Stored data:
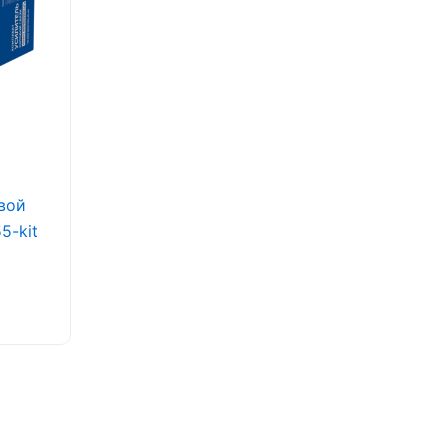
вой
5-kit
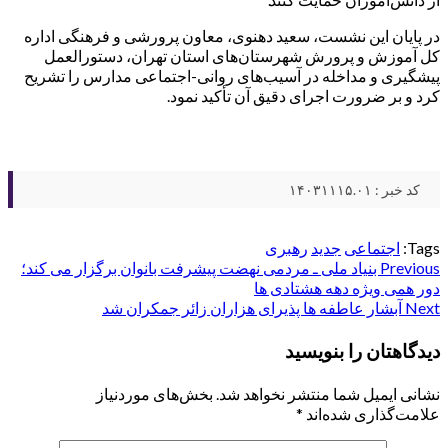
در پایان این نشست، سعید دهنوی، معاون پرورشی و فرهنگی اداره
کل آموزش و پرورش شهرستان‌های استان تهران، دستورالعمل
پیشگیری و مداخله در آسیب‌های روانی-اجتماعی مدارس را تشریح
کرد و بر ضرورت اجرای دقیق آن تأکید نمود.
کد خبر : ۱۴۰۳۱۱۱۵.۰۱
Tags:
اجتماعی
جدید
رهبری
Post
Previous
بنیاد ملی ـ مردمی نهضت پیشرفت بانوان برگزار می کند؛
دور همی ویژه دهه هشتادی ها
navigation
Next
آبشار عاطفه ها پذیرای هزاران زائر جمکران شد
دیدگاهتان را بنویسید
نشانی ایمیل شما منتشر نخواهد شد.
بخش‌های موردنیاز
علامت‌گذاری شده‌اند
*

Requirement: Copy exactly, and only, the lines from the line containing "کد خبر : ۱۴۰۳۱۱۱۵.۰۱" to the end of the listing, with both ends included.

Response:
کد خبر : ۱۴۰۳۱۱۱۵.۰۱
Tags:
اجتماعی
جدید
رهبری
Post
Previous
بنیاد ملی ـ مردمی نهضت پیشرفت بانوان برگزار می کند؛
دور همی ویژه دهه هشتادی ها
navigation
Next
آبشار عاطفه ها پذیرای هزاران زائر جمکران شد
دیدگاهتان را بنویسید
نشانی ایمیل شما منتشر نخواهد شد.
بخش‌های موردنیاز
علامت‌گذاری شده‌اند
*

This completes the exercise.